Isso já representa um gargalo na nossa economia?
Sem dúvida. Estimamos que apenas 25% das cargas que saem do Rio Grande do Sul por via aérea decolem de Porto Alegre. Os outros 75% vão de caminhão até São Paulo. Imagine isso em despesa e tempo desperdiçados.
Já existe perspectiva de novos destinos, sobretudo internacionais, após a ampliação?
Isso depende mais de passageiros e das companhias aéreas do que do aeroporto. Existia demanda para voos a Miami e Orlando, mas em razão da pandemia, paramos de fazer planos. Tenho medo que essas novas mutações do vírus também comecem a se espalhar pelo Brasil e que as pessoas parem de viajar. O número de passageiros foi a 5% do normal em abril e só em dezembro atingiu 50%. Para janeiro, temos previsão de 59% do movimento normal, mas existe a probabilidade de uma nova queda no inverno. Não tenho uma opinião mais.
Quanto a pandemia afeta o planejamento financeiro da Fraport para o restante do período de concessão?
Difícil estimar porque ainda não encerrou. Em comparação a outras empresas, estamos bem. Na Alemanha, se fala em um impacto financeiro comparável a uma Terceira Guerra Mundial. Em 25 anos certamente teremos tempos muito bons. Seguimos comprometidos com o objetivo de transportar mais de 20 milhões de passageiros até o final da concessão.

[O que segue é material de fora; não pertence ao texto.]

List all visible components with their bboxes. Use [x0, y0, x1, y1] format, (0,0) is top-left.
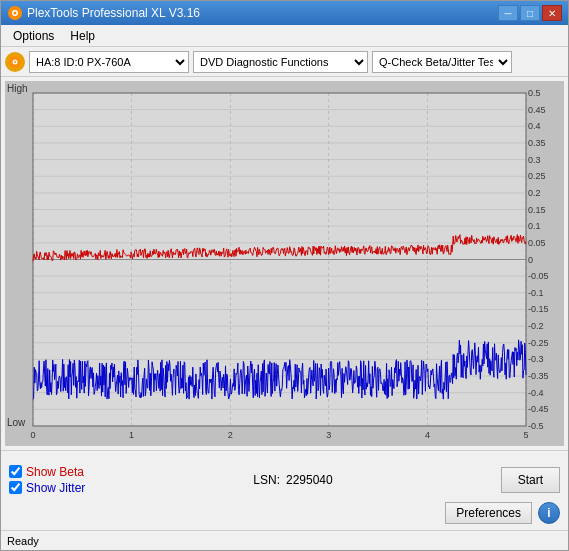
show-beta-row: Show Beta: [9, 465, 85, 479]
main-window: PlexTools Professional XL V3.16 ─ □ ✕ Op…: [0, 0, 569, 551]
maximize-button[interactable]: □: [520, 5, 540, 21]
close-button[interactable]: ✕: [542, 5, 562, 21]
function-select[interactable]: DVD Diagnostic Functions: [193, 51, 368, 73]
bottom-panel: Show Beta Show Jitter LSN: 2295040 Start…: [1, 450, 568, 530]
window-controls: ─ □ ✕: [498, 5, 562, 21]
status-text: Ready: [7, 535, 39, 547]
y-label-high: High: [7, 83, 28, 94]
bottom-second-row: Preferences i: [9, 502, 560, 524]
toolbar: HA:8 ID:0 PX-760A DVD Diagnostic Functio…: [1, 47, 568, 77]
lsn-area: LSN: 2295040: [253, 473, 332, 487]
bottom-top-row: Show Beta Show Jitter LSN: 2295040 Start: [9, 457, 560, 502]
y-label-low: Low: [7, 417, 25, 428]
show-beta-checkbox[interactable]: [9, 465, 22, 478]
status-bar: Ready: [1, 530, 568, 550]
title-bar: PlexTools Professional XL V3.16 ─ □ ✕: [1, 1, 568, 25]
menu-help[interactable]: Help: [62, 27, 103, 45]
drive-select[interactable]: HA:8 ID:0 PX-760A: [29, 51, 189, 73]
start-button[interactable]: Start: [501, 467, 560, 493]
show-beta-label: Show Beta: [26, 465, 84, 479]
chart-canvas: [5, 81, 564, 446]
app-icon: [7, 5, 23, 21]
minimize-button[interactable]: ─: [498, 5, 518, 21]
show-jitter-label: Show Jitter: [26, 481, 85, 495]
chart-area: High Low: [5, 81, 564, 446]
menu-bar: Options Help: [1, 25, 568, 47]
preferences-button[interactable]: Preferences: [445, 502, 532, 524]
window-title: PlexTools Professional XL V3.16: [27, 6, 498, 20]
svg-point-2: [14, 12, 17, 15]
drive-icon: [5, 52, 25, 72]
lsn-label: LSN:: [253, 473, 280, 487]
test-select[interactable]: Q-Check Beta/Jitter Test: [372, 51, 512, 73]
svg-point-5: [14, 61, 16, 63]
info-button[interactable]: i: [538, 502, 560, 524]
show-jitter-row: Show Jitter: [9, 481, 85, 495]
show-jitter-checkbox[interactable]: [9, 481, 22, 494]
menu-options[interactable]: Options: [5, 27, 62, 45]
lsn-value: 2295040: [286, 473, 333, 487]
checkboxes: Show Beta Show Jitter: [9, 465, 85, 495]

Os valores serão um pouco menores, mas estamos todos nessa situação.
Contratos de aluguel para os espaços comerciais foram afetados?
Sim. Mas hoje apenas o comércio da área internacional está desativado, porque está fechada. Os demais estão abertos. A solução foi reduzir o pagamento proporcional ao percentual de passageiros.
A Fraport fez um investimento forte em Porto Alegre. Qual foi o potencial visto na cidade? O investimento se justificou?
Um aeroporto de Capital, por si só, é atrativo. A proximidade com uma zona turística, como Gramado e Canela, é uma atração adicional. Porto Alegre e o Rio Grande do Sul tem outros atrativos turísticos também, mas tem que desenvolver. Mas como investidor, a gente busca e espera crescimento nos próximos anos.
Não fosse a pandemia, o aeroporto de Porto Alegre já seria um bom negócio?
Não. O essencial para um aeroporto ser financeiramente vantajoso é o número de passageiros. As lojas representam uma renda adicional, mas não é o essencial. Ter pessoas com dinheiro para pagar passagens. Isso, sim, é um indicador de desenvolvimento e de bem estar. No caso do aeroporto, é preciso de um crescimento anual entre 3% e 4% até o final da concessão para justificar o investimento. Turismo é bom, mas desenvolvimento econômico é a chave.